聞くところによれば、彼らは様々な労働を課せられ、日がな一日望まぬ仕事をしているらしい。しかも身を粉にして働いたとしても、生活が豊かになるのとは無いのだという。にわかに信じられないことだが、我々魔物娘と番いになるどころか、幸せとは程遠い生活を送っているそうだ。

当事者であれば、以下のことに同意してもらえるだろう。我らが魔王様のおわす世界において、まだ手のついていないフリーの男性は著しく不足している。残念ながら魔王様と主神の力は未だ拮抗しており、魔物娘の子は皆雌しか産まれない。そのためフリー男性の競争率は年々増加し、膨大な数のうら若き乙女達がその身を持て余す状態にあって、未成年男性誘惑独占禁止法(通称ショタ保護法)など非常に多くの問題をもたらしている。

それゆえ我々魔物娘は、自分の旦那様が欲しくて堪らない同胞の爛れた恋を応援するべく、魔物娘の価値観的に健全かつ自分だけのドスケべ雄になってくれる未婚男性を個人的財産にするための、公正で、安価で、簡単に実行できる方策を発見しなければならない。そのためならば反魔物派という可愛らしい人間集団の篭絡は元より、次元を超えた異世界に進出することさえお茶の子さいさいである。恋する乙女の執念は次元さえ破るのだ。

そうして我々のような先遣隊がこの「ゲンダイシャカイ」という世界に遣わされた。その理由は、旦那様候補になりえる男性の存在を確認するためである。が、私の目的はただそれだけに留まらない。より広義の目的は、ある特定の世代における未婚男性全体の数を減らし、向こう側から来る未婚娘の第一陣を実質援助するためにも、先遣隊である我々自らが素敵な男性を捕まえて実証することにあるのだ。誤解してほしくないのはこれはあくまで魔王様と魔物娘達のためであって決して抜け駆けとか考えてるわけでなく私も一人の清らかな乙女だしいい加減お婿さん貰って旦那様と新婚子造り休暇とりたという個人的な感情は否定しないがもうあとから入った後輩に内心血涙流しながらおめでとうって言いたくないんですお願いしますこれぐらい許してください魔王様あーもう一人ぐらい路地裏に引っ張り込んでズッコンバッコン既成事実セックスしたいなぁ駄目?駄目ですか?駄目ですよねなら大人しく裏方でコッソリしてますねはい。でもそもそもが(以下、個人的な意見がしばらく続く)。


中略


さて、では実際どうするかというと。私は先遣隊として数ヶ月、未婚男性を襲いたくなる本能を抑えて、この重要な問題について思いをめぐらし、他のメンバーの計画を慎重に見ていった。その結果、彼女達は大きな計算違いをしておられると考えざるをえなかった。

例えばホルスタウロス隊員が挙げた「全男性オギャバブ化計画」。彼女が言うに、赤ちゃんというものは母親の授乳によって成長する。つまり全男性の幼少期には女性の母性に対する欲求が植え付けられており、それに回帰させるというものだ。
確かに、立派に成長した男性が赤子のように一心不乱におっぱいを吸いながら甘えてくる様は魔物娘の母性に突き刺さるものがある。未婚の私ですら、でちゅね構文で徹底的に蕩かした旦那様を授乳手コキからの甘やかセックスは考えるだけでドキがムネムネする。
しかしこの計画の欠点は、男性の雄らしい逞しさを感じにくい。魔物娘優位のセックスはそれはそれで抗いがたい魅力があるが、やはり乙女たるもの、自分だけの雄に押し倒されて抵抗出来ぬままドロドロに溶かされる野獣セックスも捨てがたい。

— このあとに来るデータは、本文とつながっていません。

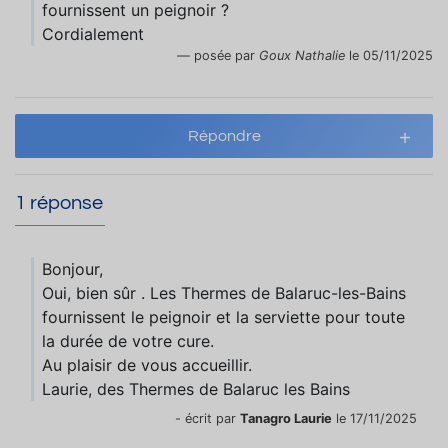
fournissent un peignoir ?
Cordialement
posée par
Goux Nathalie
le 05/11/2025
Répondre
1 réponse
Bonjour,
Oui, bien sûr . Les Thermes de Balaruc-les-Bains
fournissent le peignoir et la serviette pour toute
la durée de votre cure.
Au plaisir de vous accueillir.
Laurie, des Thermes de Balaruc les Bains
- écrit par
Tanagro Laurie
le 17/11/2025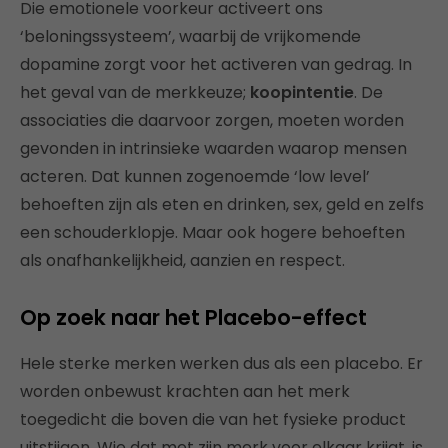
Die emotionele voorkeur activeert ons
‘beloningssysteem’, waarbij de vrijkomende
dopamine zorgt voor het activeren van gedrag. In
het geval van de merkkeuze;
koopintentie
. De
associaties die daarvoor zorgen, moeten worden
gevonden in intrinsieke waarden waarop mensen
acteren. Dat kunnen zogenoemde ‘low level’
behoeften zijn als eten en drinken, sex, geld en zelfs
een schouderklopje. Maar ook hogere behoeften
als onafhankelijkheid, aanzien en respect.
Op zoek naar het Placebo-effect
Hele sterke merken werken dus als een placebo. Er
worden onbewust krachten aan het merk
toegedicht die boven die van het fysieke product
uitstijgen. Wie dat met zijn merk voor elkaar krijgt, is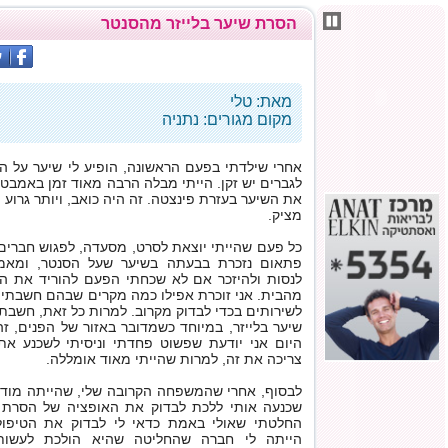
הסרת שיער בלייזר מהסנטר
מאת: טלי
מקום מגורים: נתניה
אחרי שילדתי בפעם הראשונה, הופיע לי שיער על ה
לגברים יש זקן. הייתי מבלה הרבה מאוד זמן באמבט
את השיער בעזרת פינצטה. זה היה כואב, ויותר גרו
מציק.
כל פעם שהייתי יוצאת לסרט, מסעדה, לפגוש חברים 
פתאום נזכרת בבעתה בשיער שעל הסנטר, ומאמצ
לנסות ולהיזכר אם לא שכחתי הפעם להוריד את הש
מהבית. אני זוכרת אפילו כמה מקרים שבהם חשבתי
לשירותים בכדי לבדוק מקרוב. למרות כל זאת, חשבת
שיער בלייזר, במיוחד כשמדובר באזור של הפנים, זה
היום אני יודעת שפשוט פחדתי וניסיתי לשכנע א
צריכה את זה, למרות שהייתי מאוד אומללה.
לבסוף, אחרי שהמשפחה הקרובה שלי, שהייתה מודע
שכנעה אותי ללכת לבדוק את האופציה של הסרת ש
החלטתי שאולי באמת כדאי לי לבדוק את הטיפול
הייתה לי חברה שהחליטה שהיא הולכת לעשות 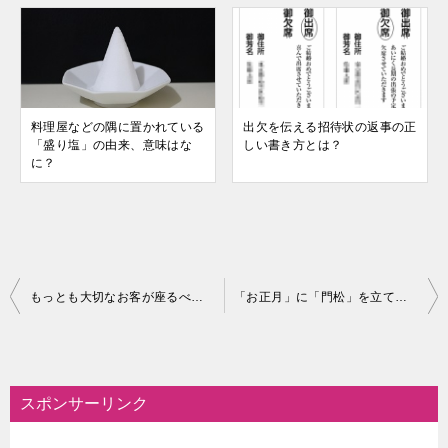
料理屋などの隅に置かれている
出欠を伝える招待状の返事の正
「盛り塩」の由来、意味はな
しい書き方とは？
に？
投
もっとも大切なお客が座るべき位置は部屋のどこ？
「お正月」に「門松」を立てるのはなぜ？ 「お正月飾り」の由来は？
稿
ナ
ビ
スポンサーリンク
ゲ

これは、ダークエルフ隊員の「全男性マゾ奴隷化計画」と共通の欠点である。
言われるまでもなく、無抵抗で怯える将来の旦那様(十分前)を性的な意味で責め尽くし、くっころ状態で快楽の間で戸惑う顔を見ながら最終的に従順な奴隷旦那様(十分後)にしたてる光景は魔物娘の下腹部にダイレクトアタックする。だが一未婚魔物娘としては野獣セックスも甘々イチャラブセックスも欲しく、何より異界のファーストコンタクトとして過激な接触はリスクがある。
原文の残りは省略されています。